L’opération a été entièrement financée par un prêt d’un montant de 17 900 euros, souscrit le 8 août 2012 par Monsieur [X] [U] et Madame [G] [O] épouse [U] auprès de la BANQUE SOLFEA, aux droits de laquelle vient la SA BNP PARIBAS PERSONAL FINANCE, remboursable en 145 mensualités de 180,00 euros hors assurance au taux débiteur de 5,60% (TAEG 5,75%).
Suivant acte de commissaire de justice signifié le 22 mars 2024, Monsieur [X] [U] et Madame [G] [O] épouse [U] ont assigné la SA BNP PARIBAS PERSONAL FINANCE venant aux droits de BANQUE SOLFEA devant le juge des contentieux de la protection du tribunal judiciaire de Paris afin que celui-ci constate les irrégularités affectant le contrat de vente, que la banque a commis une faute dans le déblocage des fonds la privant de sa créance de restitution, la condamne en conséquence au paiement de la somme de 17 900 euros correspondant au montant à l’intégralité du prix de vente de l’installation, ainsi qu’au paiement d’une somme à parfaire correspondant aux intérêts conventionnels et frais payés dans l’exécution du contrat de crédit affecté, mais également à la somme de 5 000 euros au titre du préjudice moral et enfin, à la somme de 4 000 euros au titre des dispositions de l’article 700 du code de procédure civile, et au paiement des entiers dépens.
L’affaire appelée une première fois devant le juge des contentieux de la protection du tribunal judiciaire de Paris le 19 juin 2024 a fait l’objet de plusieurs renvois afin de permettre aux parties de se mettre en état.
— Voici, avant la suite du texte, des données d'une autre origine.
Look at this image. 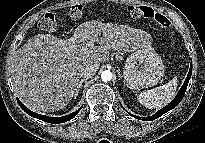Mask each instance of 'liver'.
<instances>
[{
    "mask_svg": "<svg viewBox=\"0 0 205 143\" xmlns=\"http://www.w3.org/2000/svg\"><path fill=\"white\" fill-rule=\"evenodd\" d=\"M151 44V35L141 29L98 20L79 25L69 39L35 35L11 60L14 90L33 111L63 109L74 97L87 64L108 61L111 49L133 52Z\"/></svg>",
    "mask_w": 205,
    "mask_h": 143,
    "instance_id": "6515ba94",
    "label": "liver"
}]
</instances>
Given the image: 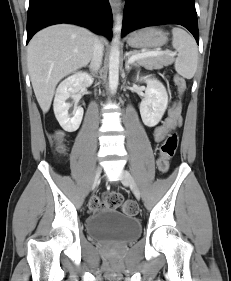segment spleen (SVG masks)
<instances>
[{
	"mask_svg": "<svg viewBox=\"0 0 231 281\" xmlns=\"http://www.w3.org/2000/svg\"><path fill=\"white\" fill-rule=\"evenodd\" d=\"M172 46L178 52L175 60L176 72L186 79L196 73L198 64V48L195 39L181 28L172 29Z\"/></svg>",
	"mask_w": 231,
	"mask_h": 281,
	"instance_id": "spleen-1",
	"label": "spleen"
}]
</instances>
Un calendrier de procédure a été fixé.
A l’audience du 14 octobre 2025, l’affaire prête à être plaidée a été retenue.
Monsieur [X] [U] et Madame [G] [O] épouse [U], représentés par leur conseil, déposent des conclusions visées par le greffier et auxquelles ils déclarent se référer.
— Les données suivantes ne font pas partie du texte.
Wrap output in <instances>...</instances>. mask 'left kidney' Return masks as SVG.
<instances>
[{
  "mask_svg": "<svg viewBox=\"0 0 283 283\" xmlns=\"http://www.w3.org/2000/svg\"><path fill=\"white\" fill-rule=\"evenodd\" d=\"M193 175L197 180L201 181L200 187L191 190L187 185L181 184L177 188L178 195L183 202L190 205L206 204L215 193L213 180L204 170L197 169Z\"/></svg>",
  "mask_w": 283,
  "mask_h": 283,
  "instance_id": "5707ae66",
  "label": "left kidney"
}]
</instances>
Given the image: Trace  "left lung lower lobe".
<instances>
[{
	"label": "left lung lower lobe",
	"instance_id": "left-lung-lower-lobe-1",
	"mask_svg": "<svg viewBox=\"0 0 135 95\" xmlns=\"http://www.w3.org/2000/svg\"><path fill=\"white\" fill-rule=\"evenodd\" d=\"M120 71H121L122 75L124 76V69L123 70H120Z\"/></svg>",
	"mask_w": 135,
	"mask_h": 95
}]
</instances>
Ils demandent au juge des contentieux de la protection de :
DECLARER leurs demandes recevables et bien fondées,
A TITRE PRINCIPAL
CONDAMNER la société BNP PARIBAS PERSONAL FINANCE, venant aux droits de la société SOLFEA, à leur verser la somme de 38 240 euros à titre de dommages et intérêts du fait de sa participation au dol et des fautes commises par elle dans l’octroi du crédit litigieux,
A TITRE SUBSIDIAIRE
PRONONCER la déchéance du droit aux intérêts de la société BNP PARIBAS PERSONAL FINANCE venant aux droits de la société SOLFEA,CONDAMNER la société BNP PARIBAS PERSONAL FINANCE, venant aux droits de la société SOLFEA, à leur payer les sommes de :- 17 900 € correspondant au montant du capital emprunté ;
— 20 340 € à parfaire correspondant aux intérêts conventionnels et frais payés en exécution du prêt souscrit ;
EN TOUT ETAT DE CAUSE
DEBOUTER la société BNP PARIBAS PERSONAL FINANCE, venant aux droits de la société SOLFEA, de l’intégralité de ses prétentions, fins et conclusions contraires ;CONDAMNER la société BNP PARIBAS PERSONAL FINANCE, venant aux droits de la société SOLFEA, à lui payer la somme de 4.000 euros sur le fondement de l’article 700 du Code de procédure civile ;CONDAMNER la société BNP PARIBAS PERSONAL FINANCE, venant aux droits de la société SOLFEA, aux entiers dépens.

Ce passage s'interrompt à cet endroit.